Ныне наука вернулась к представлению о мире в целом как головокружительно сложной и наглядно не представимой информационно-энергетической системе, а не как с о космической коробке без стен. Редактор сборника «Принцип симметрии» Н.Ф. Овчинников, много лет занимаясь законами сохранения, — имеющими прямое отношение к симметрии, — пришел к выводу (и написал об этом в журнале «Вопросы философии»), что в законах симметрии не сохраняется ничего, кроме идеи сохранения. Некоторым его высказывания показались шуткой. Академик А.А. Логунов, например, в последние годы, напротив, активно популяризирует так называемую «пострелятивистскую теорию гравитацию», согласно которой подтверждается предложенная в 1918 г. Эммой Нетер интерпретация законов сохранения как следствия «геометрического принципа», т.е. понимания мира в целом не как невообразимо сложной информационно-энергетической системы, а как повседневно-наглядного бесконечного эвклидово-геометрического фона однородной и изотропной пространственно-временной протяженности. Ход мысли Логунова при этом повторяет ход мысли Больцмана, предлагающего считать видимые нами сложности информационно-энергетического характера (включая существование нас самих) локальными нарушениями равновесия, — подобно появлению отдельных волн не в целом стабильной и спокойной поверхности океана (для этого, по Больцману, необходимо взять лишь масштаб порядка 10256 расстояний от Земли до Сириуса). Аналогично Логунов считает все те сложности, о которых говорят Эйнштейн, Винер, Пригожин, не общемировыми характеристиками, а местными отклонениями в рамках стабильной всемирной евклидовой коробки без стен.

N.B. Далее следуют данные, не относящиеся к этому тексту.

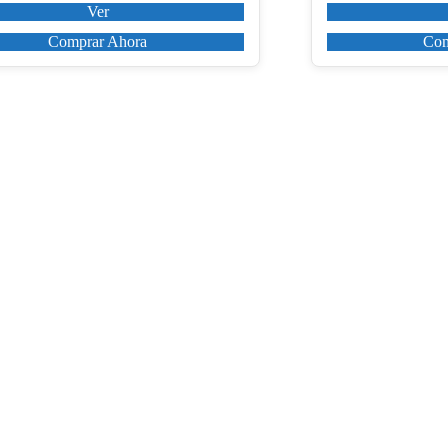
o
producto
Ver
Comprar Ahora
Com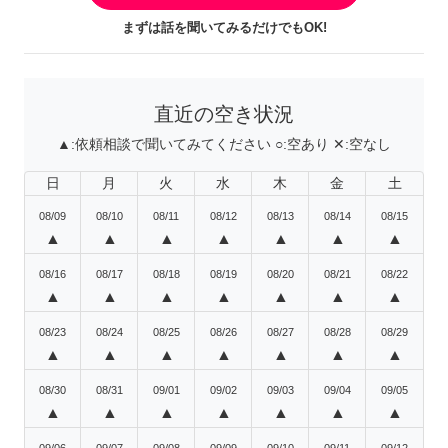
まずは話を聞いてみるだけでもOK!
直近の空き状況
▲:
依頼相談で聞いてみてください
○:
空あり
✕:
空なし
日
月
火
水
木
金
土
08/09
08/10
08/11
08/12
08/13
08/14
08/15
▲
▲
▲
▲
▲
▲
▲
08/16
08/17
08/18
08/19
08/20
08/21
08/22
▲
▲
▲
▲
▲
▲
▲
08/23
08/24
08/25
08/26
08/27
08/28
08/29
▲
▲
▲
▲
▲
▲
▲
08/30
08/31
09/01
09/02
09/03
09/04
09/05
▲
▲
▲
▲
▲
▲
▲
09/06
09/07
09/08
09/09
09/10
09/11
09/12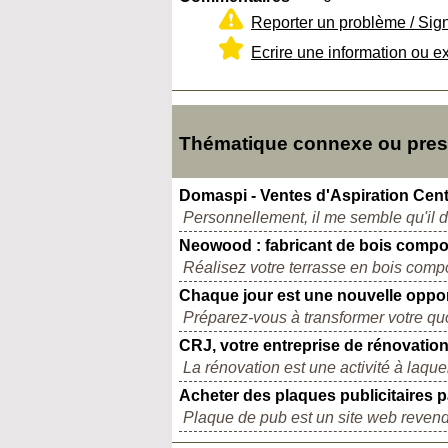
Reporter un problème / Sig
Ecrire une information ou e
Thématique connexe ou presq
Domaspi - Ventes d'Aspiration Cent
Personnellement, il me semble qu'il de
Neowood : fabricant de bois compo
Réalisez votre terrasse en bois comp
Chaque jour est une nouvelle oppor
Préparez-vous à transformer votre quot
CRJ, votre entreprise de rénovation
La rénovation est une activité à laque
Acheter des plaques publicitaires p
Plaque de pub est un site web revende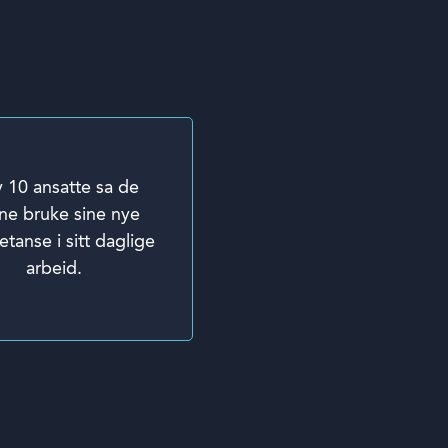
v 10 ansatte sa de
ne bruke sine nye
tanse i sitt daglige
arbeid.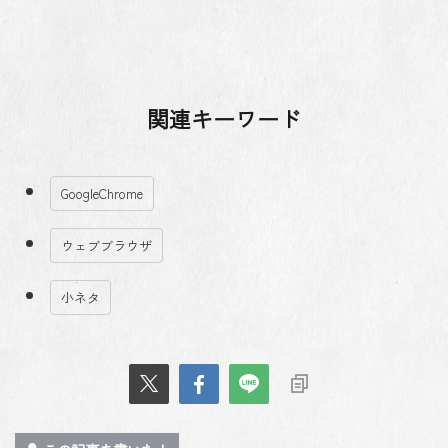
関連キーワード
GoogleChrome
ウェブブラウザ
小ネタ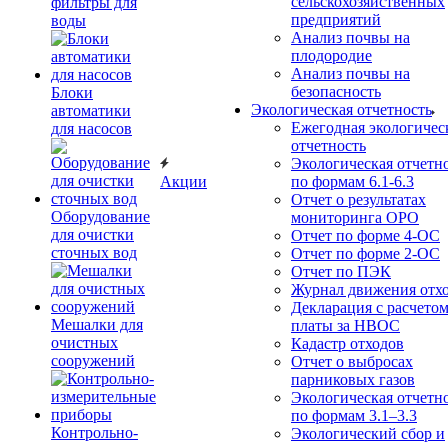
сельскохозяйственных
фильтры для
предприятий
воды
Анализ почвы на
плодородие
Анализ почвы на
безопасность
Блоки
Экологическая отчетность
автоматики
Ежегодная экологичес
для насосов
отчетность
Экологическая отчетн
Акции
по формам 6.1-6.3
Отчет о результатах
Оборудование
мониторинга ОРО
для очистки
Отчет по форме 4-ОС
сточных вод
Отчет по форме 2-ОС
Отчет по ПЭК
Журнал движения отх
Декларация с расчето
Мешалки для
платы за НВОС
очистных
Кадастр отходов
сооружений
Отчет о выбросах
парниковых газов
Экологическая отчетн
по формам 3.1–3.3
Контрольно-
Экологический сбор и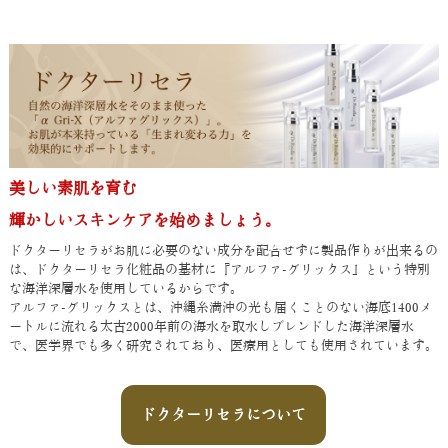
美しい素肌を育む
輝かしいスキンケアを始めましょう。
ドクターリセラがお肌に必要のない成分を配合せずに製品作りが出来るの
は、ドクターリセラ化粧品の基材に『アルファ-グリックス』という特別
な海洋深層水を使用しているからです。
アルファ-グリックスとは、沖縄糸満沖の光も届くことのない海底1400メ
ートルに流れる太古2000年前の海水を取水しブレンドした海洋深層水
で、医学界でも多く研究されており、医療用としても使用されています。
ドクターリセラについて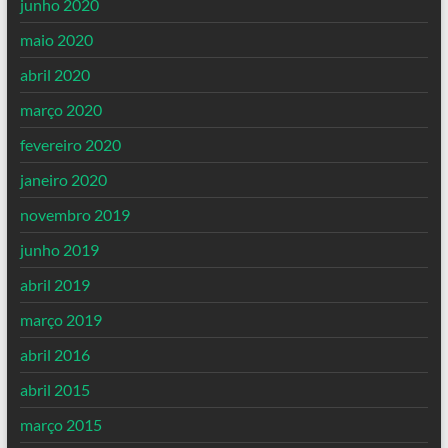
junho 2020
maio 2020
abril 2020
março 2020
fevereiro 2020
janeiro 2020
novembro 2019
junho 2019
abril 2019
março 2019
abril 2016
abril 2015
março 2015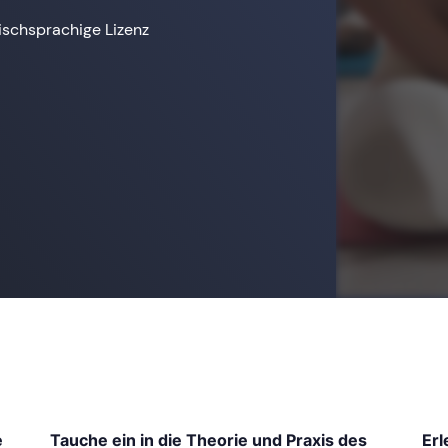
ischsprachige Lizenz
e
Tauche ein in die Theorie und Praxis des
Er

Но существует и иное понимание этого тезиса Н.Ф. Овчинникова. Если А.А. Жданов ошибался, называя теорию расширяющейся Вселенной «поповским мракобесием», и эта теория, наоборот, является сегодня наиболее авторитетной в мировой науке, то как можно делать вид, что не существует вопиющего противоречия между этой теорией и здраворассудочными рассуждениями Эммы Нетер о сохранении массы и энергии в однородном пространстве-времени: Как можно говорить о традиционном координатно-бытовом понимании законов сохранения массы и энергии, если признано, что в момент Большого Взрыва не было, не существовало ни массы, ни пространства-времени, ни даже энергии (при «холодном вакууме») в здраворассудочном смысле этих понятий? Нечто по имени Ничто и порождение из Ничто Нечто плюс Антинечто, — это информационное инструктирование, образ и подобие которого еще Плотин усмотрел в ничтожно малом (в вещественно-энергетическом отношении) горчичном зерне, зародыше, эоне! Это и означает, что в законах сохранения не сохраняется ничего, кроме идеи сохранения!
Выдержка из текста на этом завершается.